A dictionary is a collection (or mapping) that is unordered, mutable, and indexed.

In Python, a dictionary is represented with the keyword dict or simple with curly braces {}. You will most often see the word dict instead of dictionary when talking about dictionaries in Python.

If you are familiar with other programming languages such as C or Java, dict’s in python are equivalent to associative arrays.

It’s best to think of a dict as a set of key-value pairs, where the keys must be unique and cannot be mutated after creation of the dict.

A dict by default does not keep the order of items inserted. This data structure is meant for fast lookups instead of ordering. If you need to keep a specific order in your list of items, there are better options.

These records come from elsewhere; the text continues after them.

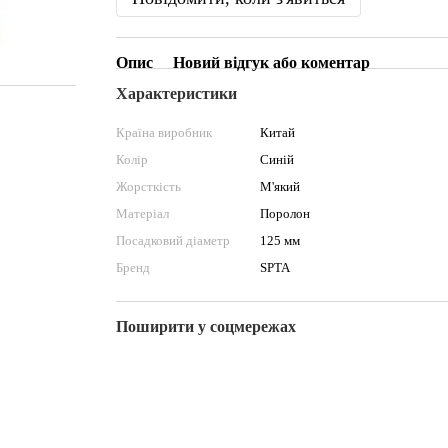
Опис
Новий відгук або коментар
Характеристики
Країна виробник
Китай
Колір
Синій
Жорсткість
М'який
Матеріал
Поролон
Посадковий діаметр
125 мм
Бренд
SPTA
Поширити у соцмережах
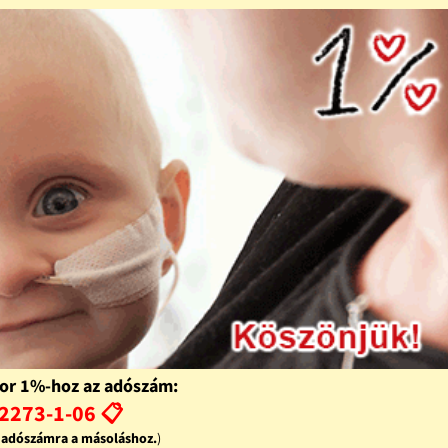
or 1%-hoz az adószám:
2273-1-06 📋
z adószámra a másoláshoz.
)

The values within a dict are mutable. This means you can add/delete and update the values. Hever, you cannot update a key once it has been added to the dict. The key-value pairs are indexed to allow for fast retrieval of the value given the associated key.

Let’s take a look at two examples of how you could create a dictionary object. The first example is using the dict class:

dogs = dict('Minnie': 'Corgi', 'Drogo': 'German Shepherd')

This is not the best way to create a Python dictionary. The preferred method is to use curly brackets, like this:

dogs = {
'Minnie': 'Corgi',
'Drogo': 'German Shepherd'
}

Either way is acceptable notation. However, it’s generally better practice to use the curly brackets definition of a dict in Python.

Let’s dig into this code to see what it actually does. This creates a dictionary structure with 2 keys (Minnie and Drogo) and 2 values (Corgi, German Shepherd). Each of the keys are associated with one of the values. If we want to get the value from the dict given a key we can do the following:

>>> dogs['Minnie'] # Asking for the value associated with the key 'Minnie'
'Corgi'

Now that you have a better understanding of python dictionaries, let’s take another look at KeyError exceptions in Python.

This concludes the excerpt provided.